I think the tax reform elements of the State of the Union were among the speech’s finest moments, not so much as rhetoric but in terms of a practical intervention with the American political system. The reason, as Felix Salmon notes, is that the President was vague and evasive:
There were a lot of expectations, in the run-up to this SOTU, that Obama would present some really substantive proposals on the fiscal front. But it was not to be. There was a very vague hand-wave on the tax front — both corporate and individual taxes should be “simplified”, he said, without giving any details on the kind of loopholes that he wanted to eradicate. (Mortgage interest tax deduction? We can but hope.)
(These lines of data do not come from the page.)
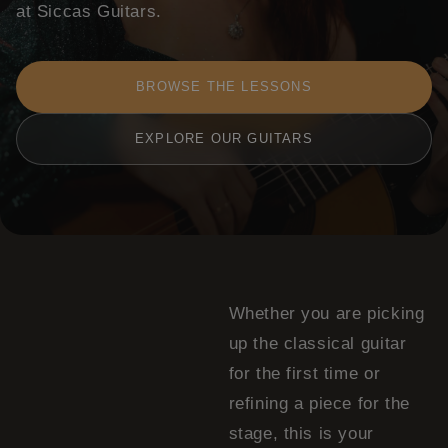
at Siccas Guitars.
BROWSE THE LESSONS
EXPLORE OUR GUITARS
Whether you are picking
up the classical guitar
for the first time or
refining a piece for the
stage, this is your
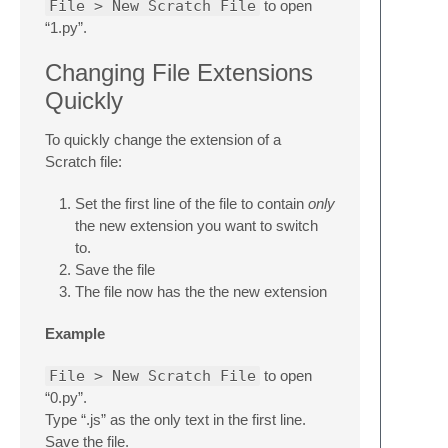
File > New Scratch File
to open
“1.py”.
Changing File Extensions
Quickly
To quickly change the extension of a
Scratch file:
Set the first line of the file to contain
only
the new extension you want to switch
to.
Save the file
The file now has the the new extension
Example
File > New Scratch File
to open
“0.py”.
Type “.js” as the only text in the first line.
Save the file.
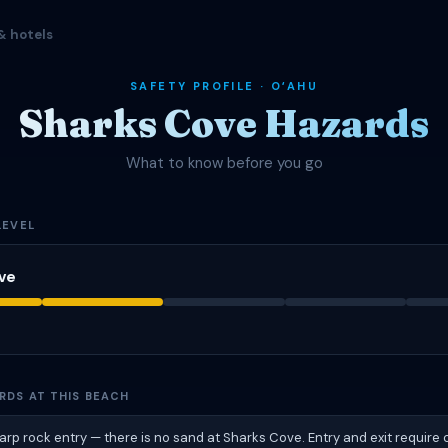
& hotels
SAFETY PROFILE · OʻAHU
Sharks Cove Hazards
What to know before you go
LEVEL
ve
RDS AT THIS BEACH
harp rock entry — there is no sand at Sharks Cove. Entry and exit require 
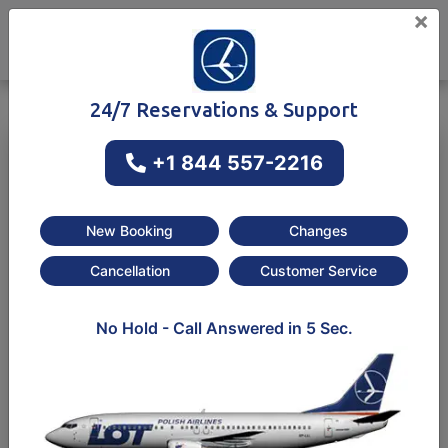
×
24/7 Reservations & Support
+1 844 557-2216
One way
Round-trip
New Booking
Changes
Cancellation
Customer Service
No Hold - Call Answered in 5 Sec.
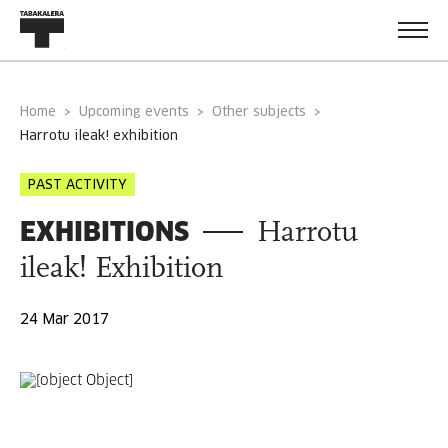
Home
Upcoming events
Other subjects
harrotu ileak! exhibition
PAST ACTIVITY
EXHIBITIONS
Harrotu
ileak! Exhibition
24 Mar 2017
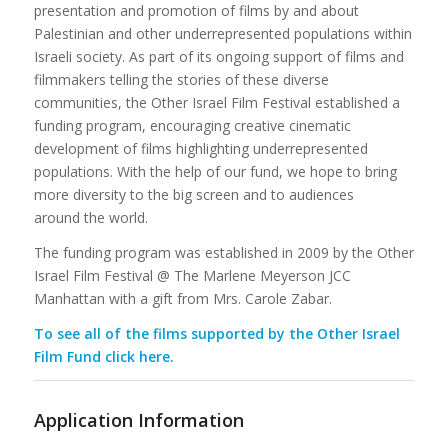
presentation and promotion of films by and about
Palestinian and other underrepresented populations within
Israeli society. As part of its ongoing support of films and
filmmakers telling the stories of these diverse
communities, the Other Israel Film Festival established a
funding program, encouraging creative cinematic
development of films highlighting underrepresented
populations. With the help of our fund, we hope to bring
more diversity to the big screen and to audiences
around the world.
The funding program was established in 2009 by the Other
Israel Film Festival @ The Marlene Meyerson JCC
Manhattan with a gift from Mrs. Carole Zabar.
To see all of the films supported by the Other Israel
Film Fund click here.
Application Information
The implication here is that what the country needs from the president is some bold straight talk on taxes, and I think that’s just wrong. Look at what happened when the Bush administration kinda sorta went after the mortgage interest tax deduction—wonky bloggers praised him, Democrats slammed him, Republicans ran for the hills, he abandoned the idea, and everyone forgot the whole thing ever happened. If Obama had proposed a revenue-neutral phase out of the tax deduction, you’d just get the same thing in reverse.
The right way for the White House to engage with this issue is (a) vaguely, and then (b) in private. They need to try to credibly signal to reform-minded Republicans on the Hill that the President and his team won’t attack people who put technocratically sound proposals on the table. The point is precisely to avoid creating a partisan food fight over “Obama’s proposal to overhaul the tax code” while working constructively with people on the Hill to see what there might be support for. If you look back at the 1986 reform, the Reagan administration was definitely involved in the process, but it was overwhelmingly a behind-the-scenes thing that was about nudging good ideas forward rather than grandstanding for one day of good press.